Deeper Listening
Was entsteht, wenn wir aufhören zu funktionieren?
Wenn das Laute in unserem Inneren der Stille im Außen begegnet, wird die Kluft spürbar: zwischen uns und unserer Umgebung, zwischen dem Leben und dem Gefühl, wirklich ein Teil davon zu sein.
In der Weite darf diese Kluft langsam kleiner werden.
Wenn die Sinne wieder aufgehen. Wenn Stille nicht mehr bedrohlich ist, weil das Laute in uns nicht mehr laut sein muss, um gehört zu werden.
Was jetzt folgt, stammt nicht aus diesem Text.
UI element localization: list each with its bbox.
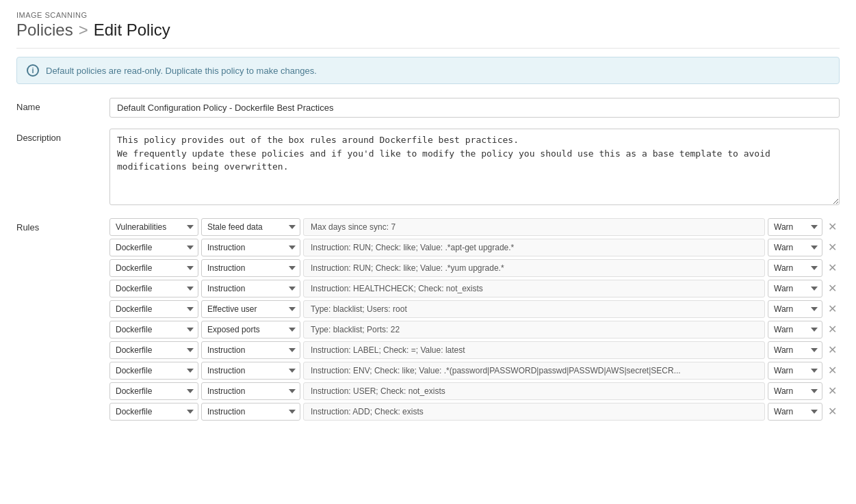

Wenn der Kontakt zu uns selbst tiefer werden darf – und die Liebe zum eigenen Wesen, das Mitgefühl mit uns selbst.
Was in unser Erleben rückt, darf sich bewegen – weil es gesehen und bezeugt wird, ohne sofort verändert werden zu müssen.
Vielleicht beginnt genau hier die Kokreation mit dem, was uns umgibt. Ein lebendiger Austausch, aus dem wieder mehr Fülle, Freude und Lebendigkeit entstehen dürfen.
Wachstum muss nicht schmerzhaft sein, Wachstum darf wahrhaftig sein.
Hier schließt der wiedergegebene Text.